DuckDB¶
Sync DuckDB adapter with full Arrow integration, extension management, and secret configuration. DuckDB excels at analytical workloads and can query Parquet, CSV, and JSON files directly.
Configuration¶
- class sqlspec.adapters.duckdb.DuckDBConfig[source]¶
Bases:
SyncDatabaseConfig[DuckDBPyConnection,DuckDBConnectionPool,DuckDBDriver]DuckDB configuration with connection pooling.
This configuration supports DuckDB’s features including:
Connection pooling
Extension management and installation
Secret management for API integrations
Auto configuration settings
Arrow integration
Direct file querying capabilities
Configurable type handlers for JSON serialization and UUID conversion
DuckDB Connection Pool Configuration: - Default pool size is 1-4 connections (DuckDB uses single connection by default) - Connection recycling is set to 24 hours by default (set to 0 to disable) - Shared memory databases use :memory:shared_db for proper concurrency
Type Handler Configuration via driver_features: - json_serializer: Custom JSON serializer for dict/list parameters.

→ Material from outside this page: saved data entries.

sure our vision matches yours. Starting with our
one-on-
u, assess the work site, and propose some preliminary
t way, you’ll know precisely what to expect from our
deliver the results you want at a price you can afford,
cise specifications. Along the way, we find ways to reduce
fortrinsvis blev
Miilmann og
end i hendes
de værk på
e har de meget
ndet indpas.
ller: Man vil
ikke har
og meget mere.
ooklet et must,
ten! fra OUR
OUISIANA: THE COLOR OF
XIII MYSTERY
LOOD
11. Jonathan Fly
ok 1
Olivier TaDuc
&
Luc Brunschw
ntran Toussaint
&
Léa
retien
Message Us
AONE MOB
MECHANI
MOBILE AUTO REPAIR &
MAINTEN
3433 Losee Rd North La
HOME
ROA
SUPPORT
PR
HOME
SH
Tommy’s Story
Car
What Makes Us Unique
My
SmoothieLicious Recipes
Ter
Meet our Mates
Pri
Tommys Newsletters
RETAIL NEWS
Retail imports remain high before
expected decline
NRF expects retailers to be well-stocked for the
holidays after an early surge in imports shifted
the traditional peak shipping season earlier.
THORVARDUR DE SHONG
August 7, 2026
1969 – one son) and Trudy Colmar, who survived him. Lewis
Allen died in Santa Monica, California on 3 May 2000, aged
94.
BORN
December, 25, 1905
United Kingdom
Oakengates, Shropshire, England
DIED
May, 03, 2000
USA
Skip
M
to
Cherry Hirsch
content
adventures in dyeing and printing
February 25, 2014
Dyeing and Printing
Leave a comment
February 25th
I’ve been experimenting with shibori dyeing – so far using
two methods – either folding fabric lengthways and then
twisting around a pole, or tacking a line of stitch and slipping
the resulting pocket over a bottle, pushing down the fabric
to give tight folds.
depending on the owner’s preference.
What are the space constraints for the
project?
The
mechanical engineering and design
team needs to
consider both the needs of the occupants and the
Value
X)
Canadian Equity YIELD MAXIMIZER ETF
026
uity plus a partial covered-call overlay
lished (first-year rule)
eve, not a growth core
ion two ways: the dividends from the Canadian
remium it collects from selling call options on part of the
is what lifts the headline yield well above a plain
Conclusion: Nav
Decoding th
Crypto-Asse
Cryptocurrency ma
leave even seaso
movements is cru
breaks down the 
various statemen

Defaults to sqlspec.utils.serializers.to_json if not provided. Example: json_serializer=msgspec.json.encode(…).decode(‘utf-8’)

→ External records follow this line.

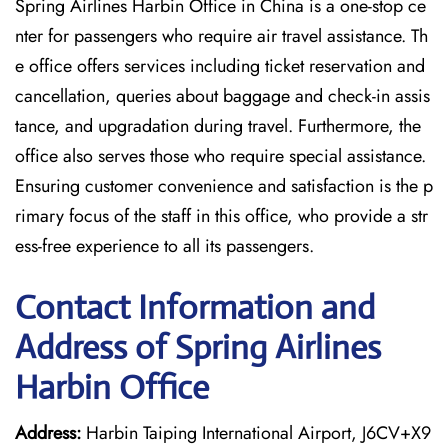
Spring Airlines Harbin Office in China is a one-stop ce
nter for passengers who require air travel assistance. Th
e office offers services including ticket reservation and
cancellation, queries about baggage and check-in assis
tance, and upgradation during travel. Furthermore, the
office also serves those who require special assistance.
Ensuring customer convenience and satisfaction is the p
rimary focus of the staff in this office, who provide a str
ess-free experience to all its passengers.
Contact Information and
Address of Spring Airlines
Harbin Office
Address:
Harbin Taiping International Airport, J6CV+X9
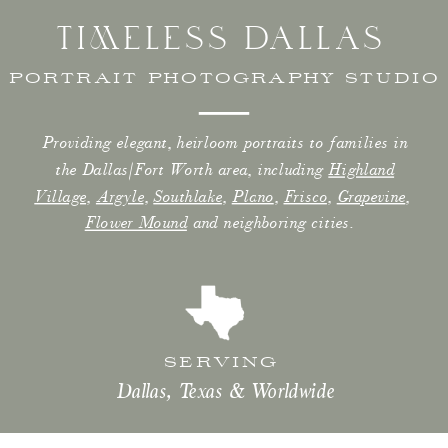
TIMELESS DALLAS
PORTRAIT PHOTOGRAPHY STUDIO
Providing elegant, heirloom portraits to families in
the Dallas/Fort Worth area, including
Highland
Village
,
Argyle
,
Southlake
,
Plano
,
Frisco
,
Grapevine
,
Flower Mound
and neighboring cities.
SERVING
Dallas, Texas & Worldwide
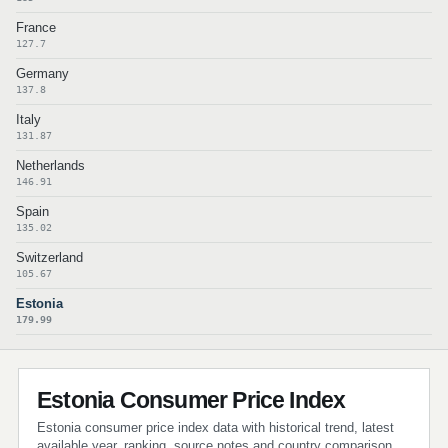
France
127.7
Germany
137.8
Italy
131.87
Netherlands
146.91
Spain
135.02
Switzerland
105.67
Estonia
179.99
Estonia Consumer Price Index
Estonia consumer price index data with historical trend, latest
available year, ranking, source notes and country comparison.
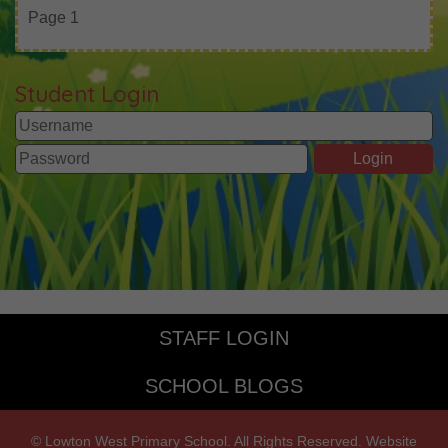
Page 1
Student Login
STAFF LOGIN
SCHOOL BLOGS
© Lowton West Primary School. All Rights Reserved. Website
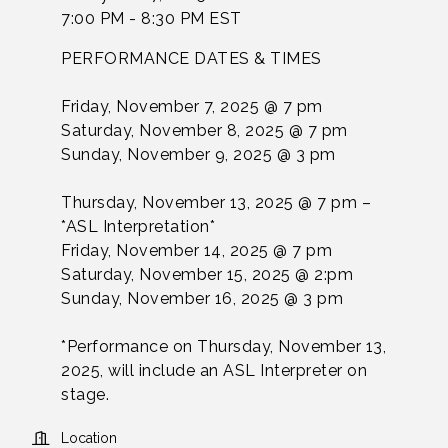
7:00 PM - 8:30 PM EST
PERFORMANCE DATES & TIMES
Friday, November 7, 2025 @ 7 pm
Saturday, November 8, 2025 @ 7 pm
Sunday, November 9, 2025 @ 3 pm
Thursday, November 13, 2025 @ 7 pm –
*ASL Interpretation*
Friday, November 14, 2025 @ 7 pm
Saturday, November 15, 2025 @ 2:pm
Sunday, November 16, 2025 @ 3 pm
*Performance on Thursday, November 13,
2025, will include an ASL Interpreter on
stage.
Location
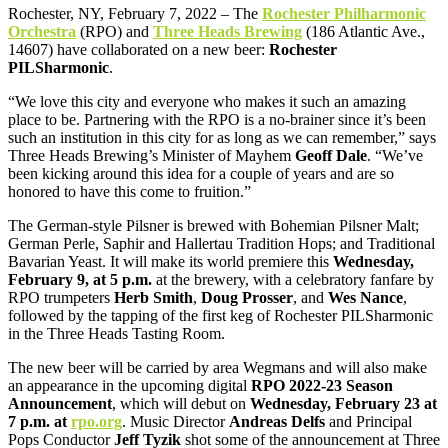
Rochester, NY, February 7, 2022 – The
Rochester Philharmonic
Orchestra
(RPO) and
Three Heads Brewing
(186 Atlantic Ave.,
14607) have collaborated on a new beer:
Rochester
PILSharmonic
.
“We love this city and everyone who makes it such an amazing
place to be. Partnering with the RPO is a no-brainer since it’s been
such an institution in this city for as long as we can remember,” says
Three Heads Brewing’s Minister of Mayhem
Geoff Dale
. “We’ve
been kicking around this idea for a couple of years and are so
honored to have this come to fruition.”
The German-style Pilsner is brewed with Bohemian Pilsner Malt;
German Perle, Saphir and Hallertau Tradition Hops; and Traditional
Bavarian Yeast. It will make its world premiere this
Wednesday,
February 9, at 5 p.m.
at the brewery, with a celebratory fanfare by
RPO trumpeters
Herb Smith
,
Doug Prosser
, and
Wes Nance
,
followed by the tapping of the first keg of Rochester PILSharmonic
in the Three Heads Tasting Room.
The new beer will be carried by area Wegmans and will also make
an appearance in the upcoming digital
RPO 2022-23 Season
Announcement
, which will debut on
Wednesday, February 23 at
7 p.m. at
rpo.org
. Music Director
Andreas Delfs
and Principal
Pops Conductor
Jeff Tyzik
shot some of the announcement at Three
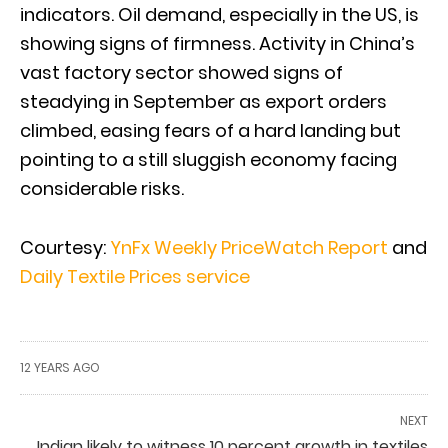
indicators. Oil demand, especially in the US, is
showing signs of firmness. Activity in China’s
vast factory sector showed signs of
steadying in September as export orders
climbed, easing fears of a hard landing but
pointing to a still sluggish economy facing
considerable risks.
Courtesy:
YnFx Weekly PriceWatch Report
and
Daily Textile Prices service
12 YEARS AGO
NEXT
Indian likely to witness 10 percent growth in textiles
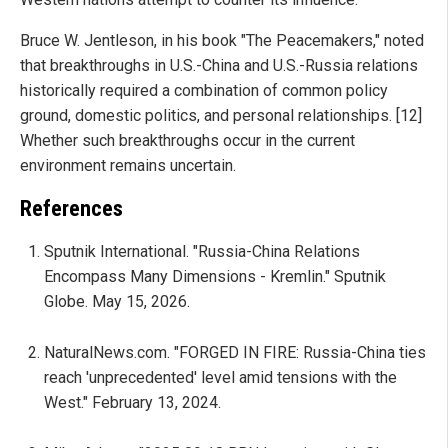
Bruce W. Jentleson, in his book "The Peacemakers," noted
that breakthroughs in U.S.-China and U.S.-Russia relations
historically required a combination of common policy
ground, domestic politics, and personal relationships. [12]
Whether such breakthroughs occur in the current
environment remains uncertain.
References
Sputnik International. "Russia-China Relations
Encompass Many Dimensions - Kremlin." Sputnik
Globe. May 15, 2026.
NaturalNews.com. "FORGED IN FIRE: Russia-China ties
reach 'unprecedented' level amid tensions with the
West." February 13, 2024.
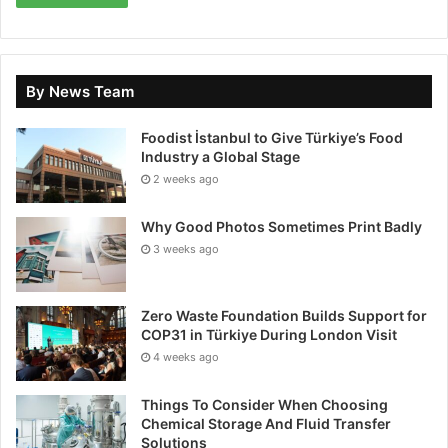
The TUNDRA 2.1 also incorporates advanced safety
technologies developed in collaboration with Drone
By News Team
Rescue System (DRS) and Impact, further
strengthening both regulatory compliance and
Foodist İstanbul to Give Türkiye’s Food
operational robustness.
Industry a Global Stage
2 weeks ago
Already adopted by French armed forces units and
several European private operators, TUNDRA
Why Good Photos Sometimes Print Badly
supports a wide range of missions including
3 weeks ago
surveillance, CBRN (chemical, biological, radiological,
and nuclear) detection, security operations,
Zero Waste Foundation Builds Support for
topography, industrial inspection, precision
COP31 in Türkiye During London Visit
agriculture, search and rescue, and more.
4 weeks ago
European distribution and growth strategy
Things To Consider When Choosing
Chemical Storage And Fluid Transfer
Solutions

enable_uuid_conversion: Enable automatic UUID string conversion (default: True). When True, UUID strings in query results are automatically converted to UUID objects. When False, UUID strings are treated as regular strings.
Example
>>> import msgspec >>> from sqlspec.adapters.duckdb import DuckDBConfig >>> >>> # Custom JSON serializer >>> def custom_json(obj): ... return msgspec.json.encode(obj).decode("utf-8") >>> >>> config = DuckDBConfig( ... connection_config={"database": ":memory:"}, ... driver_features={ ... "json_serializer": custom_json, ... "enable_uuid_conversion": False, ... }, ... )
- driver_type¶
alias of
DuckDBDriver
- __init__(*, connection_config=None, connection_instance=None, migration_config=None, statement_config=None, driver_features=None, bind_key=None, extension_config=None, observability_config=None, **kwargs)[source]¶
Initialize DuckDB configuration.
- Parameters:
connection_config¶ (
DuckDBPoolParams|dict[str, typing.Any] |None) – Connection and pool configuration parametersconnection_instance¶ (
DuckDBConnectionPool|None) – Pre-created pool instancemigration_config¶ (
dict[str, typing.Any] |None) – Migration configurationstatement_config¶ (
StatementConfig|None) – Statement configuration overridedriver_features¶ (
DuckDBDriverFeatures|dict[str, typing.Any] |None) – DuckDB-specific driver features including json_serializer and enable_uuid_conversion optionsbind_key¶ (
str|None) – Optional unique identifier for this configurationextension_config¶ (
dict[str,dict[str,Any] |LitestarConfig|FastAPIConfig|StarletteConfig|FlaskConfig|ADKConfig|EventsConfig|OpenTelemetryConfig|PrometheusConfig] |None) – Extension-specific configuration (e.g., Litestar plugin settings)observability_config¶ (
ObservabilityConfig|None) – Adapter-level observability overrides for lifecycle hooks and observers**kwargs¶ (
Any) – Additional keyword arguments passed to the base configuration.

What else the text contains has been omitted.